Das dicke Fell erlaubt es Ihnen, freundlich mit sich selbst umzugehen. Was Ihnen gut tut, ist herzlich willkommen. Was Ihnen die Energie raubt und Sie belastet – das bekommt von Ihnen wenig bis keine Aufmerksamkeit. Engagierte Menschen brauchen diesen Aufprallschutz. So wie Corinna, die gerade angestrengt die Raumbelegung austüftelt. Ein Kollege kommt vorbei, sieht sie dort sitzen und sagt zu ihr: „Ach, du meine Güte! Was machst du denn für ein Gesicht?!“ Ohne ein dickes Fell hätte Corinna womöglich einen gewissen Ehrgeiz entwickelt, jetzt möglichst clever zu antworten. Vielleicht wäre ihr auf Anhieb nichts Passendes eingefallen und genau das hätte sie geärgert. Oder Corinna greift in ihre Schlagfertigkeitskiste und pariert scharf: „Wenn ich Gesichter machen könnte, würde ich zuerst deins verbessern.“ Das wäre zwar eine kräftige Retourkutsche gewesen, aber auch eine kleine Kampfansage und dazu noch eine Verschwendung von Zeit und Intelligenz.

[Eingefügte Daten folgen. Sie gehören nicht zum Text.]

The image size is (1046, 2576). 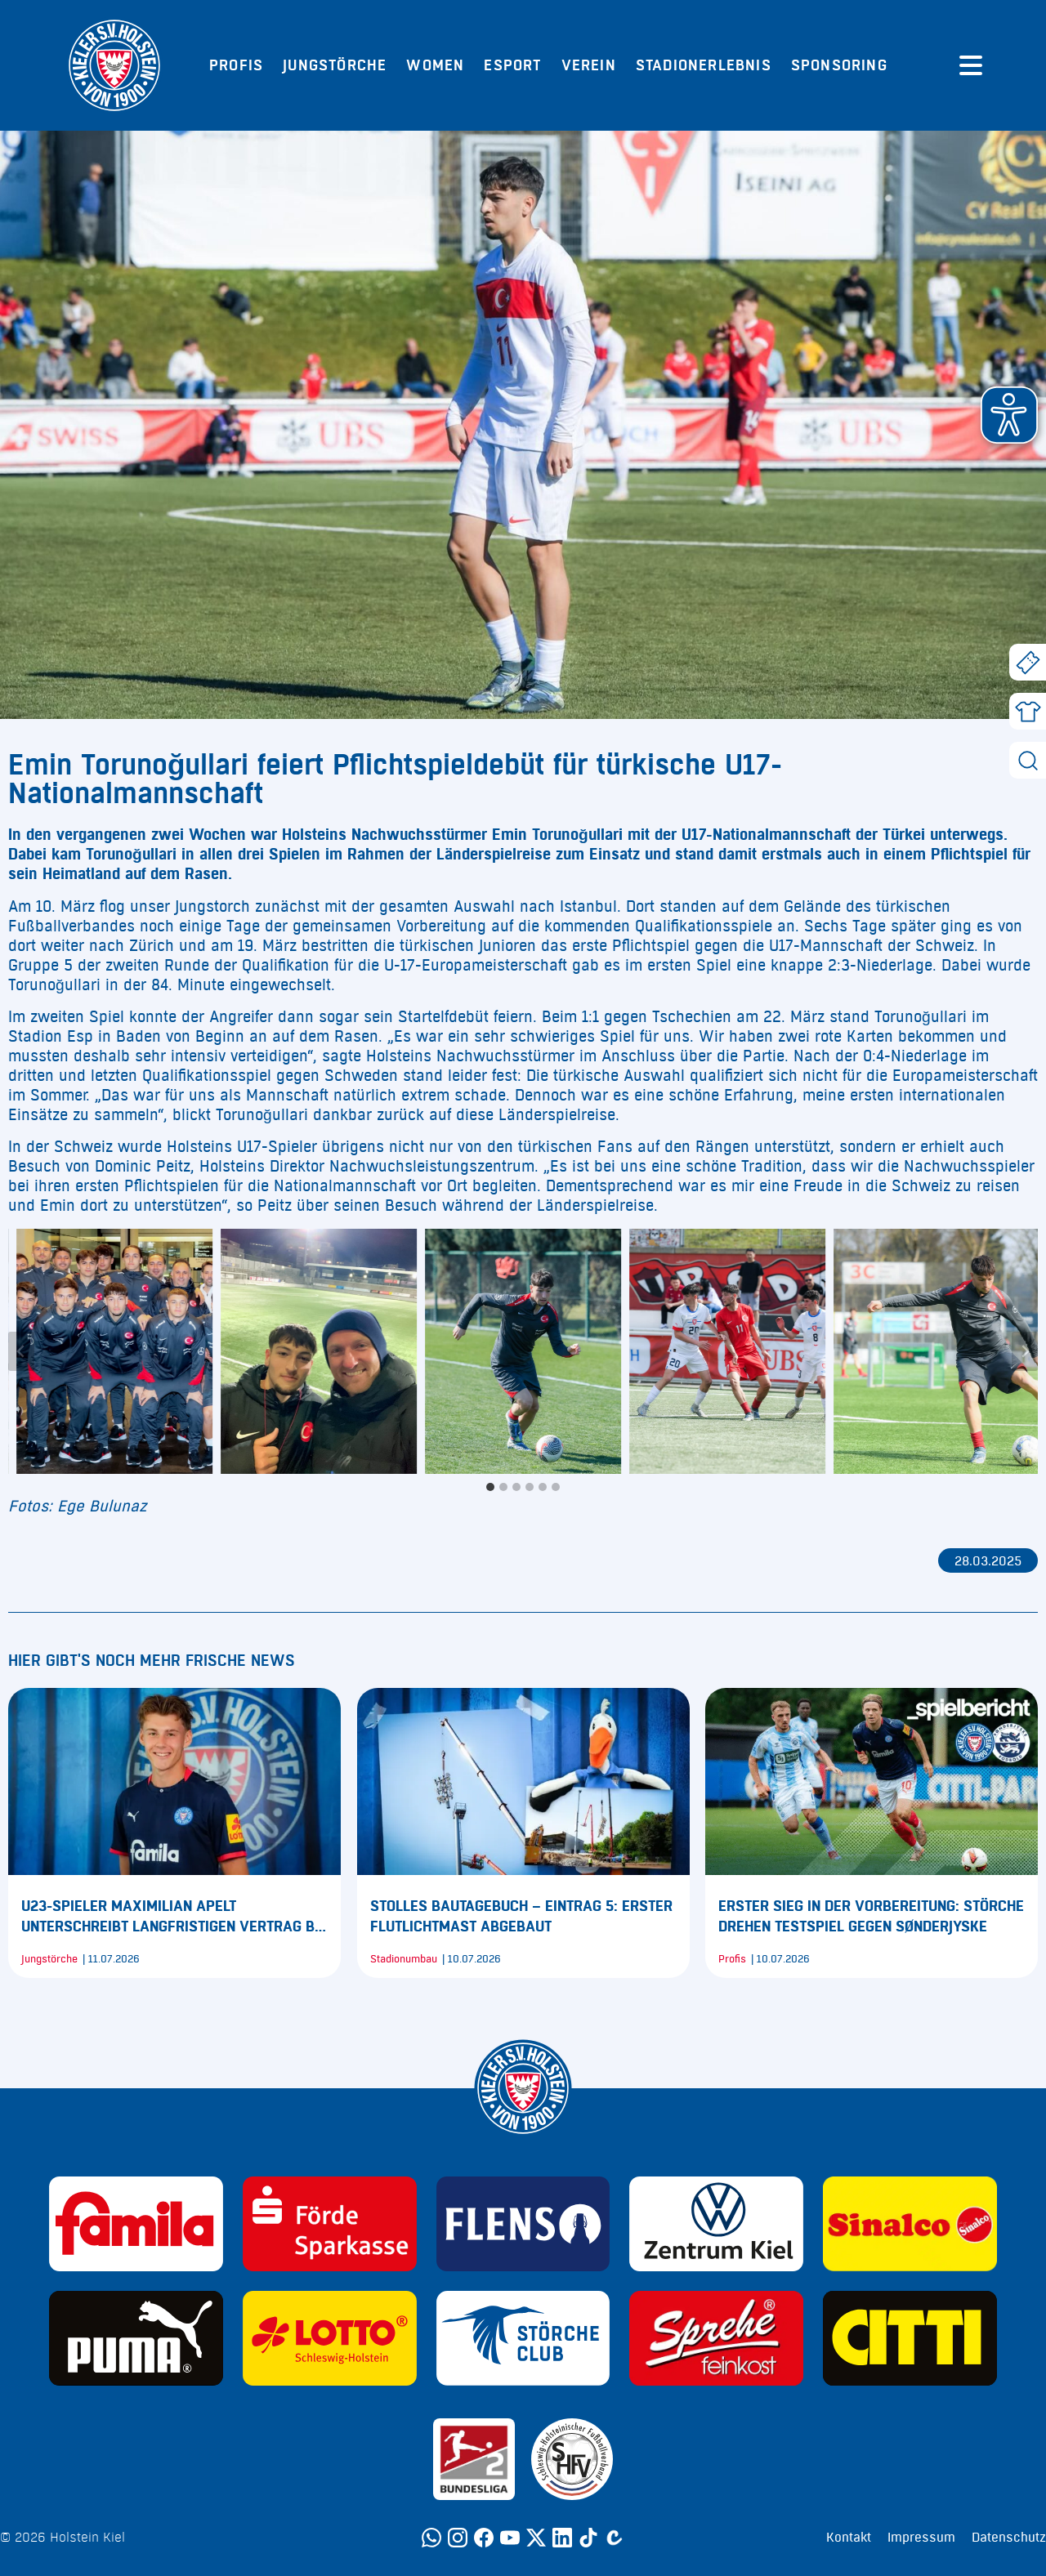 I want to click on [Sponsor: Volkswagen - Zentrum Kiel], so click(x=716, y=2223). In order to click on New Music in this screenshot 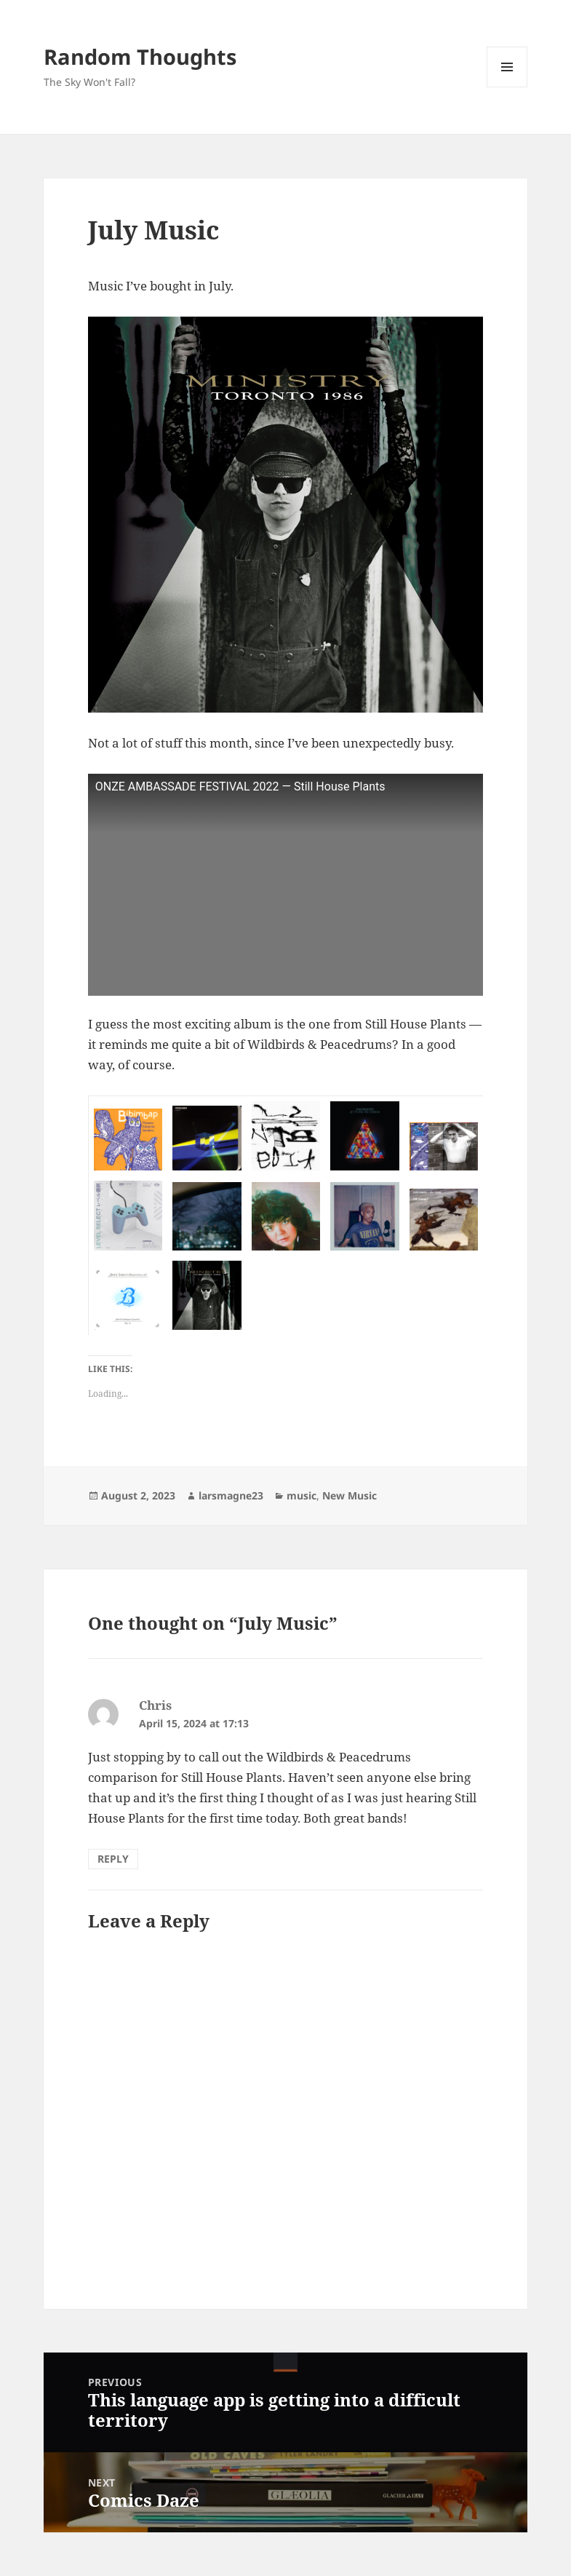, I will do `click(349, 1495)`.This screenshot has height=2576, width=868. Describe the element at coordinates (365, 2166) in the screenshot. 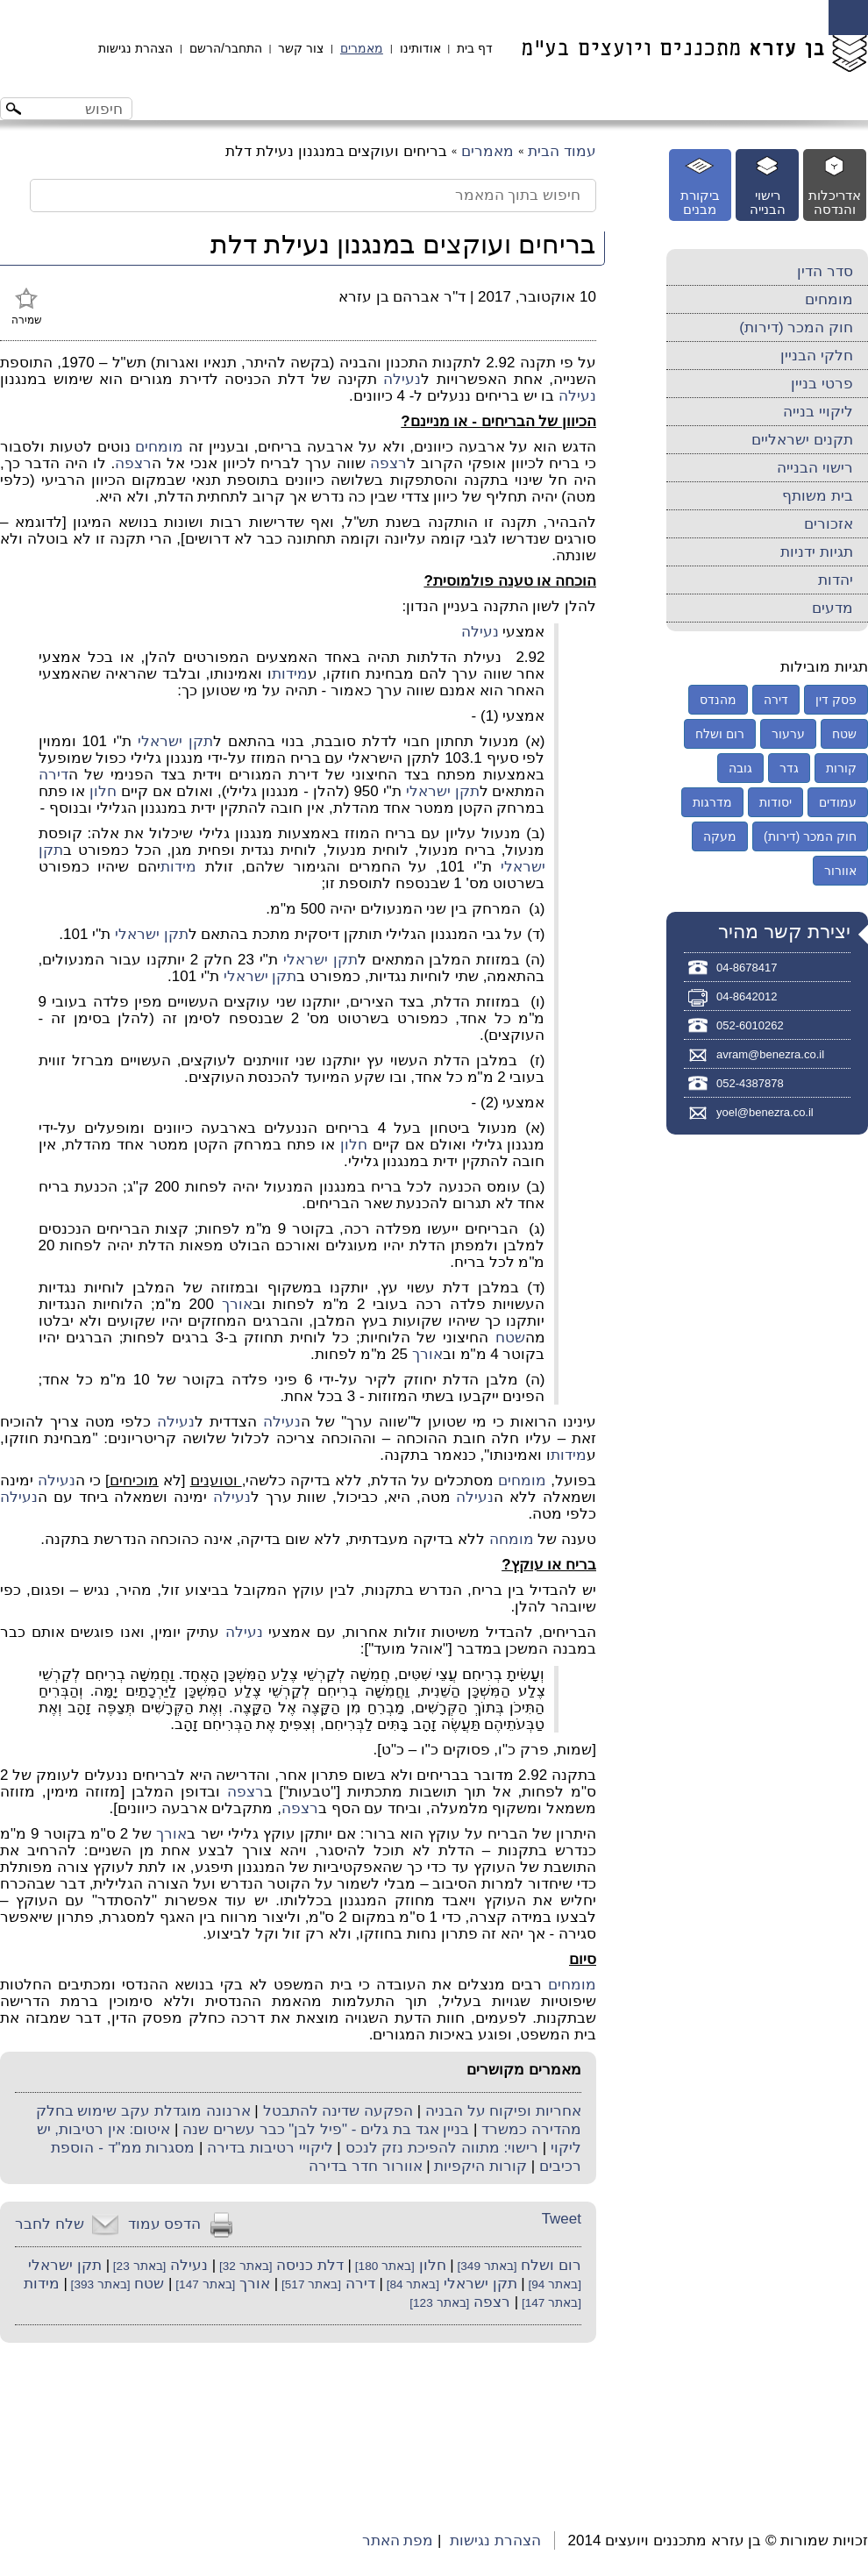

Mit einem dicken Fell können wir die Seltsamkeiten anderer Leute ins Egal fallen lassen. Kein Drama daraus machen. Und deswegen auch keinen Schlagabtausch anfangen. Vielleicht war die Bemerkung des Kollegen nur ein scheuer Versuch, Kontakt aufzunehmen. Oder eine etwas schräge Art, mitfühlend zu sein. Egal, was das gerade war, mit einem dicken Fell können wir solche Belanglosigkeiten energiesparend abhandeln. Frage: „Was machst du denn für ein Gesicht?“ Dickfellige Antwort: „Mein eigenes.“ Oder wir antworten etwas neben der Spur: „Ich wünsche dir auch einen guten Morgen.“ Nein, wir müssen nicht immer unser Bestes geben. Wir dürfen es uns auch leicht machen.
Gut möglich, dass jetzt bei Ihnen die Frage auftaucht: Aber welchen Eindruck mache ich dann? Wie wirke ich auf andere? Solche besorgten Image-Fragen können Sie mit einem fröhlichen: Das ist mir egal! beantworten. Unser Versuch, immer gut dazustehen, darf auch mal Pause machen. Ganz bei sich bleiben und sich nicht in Nebensächlichkeiten verzetteln – Ihr dickes Fell macht es möglich.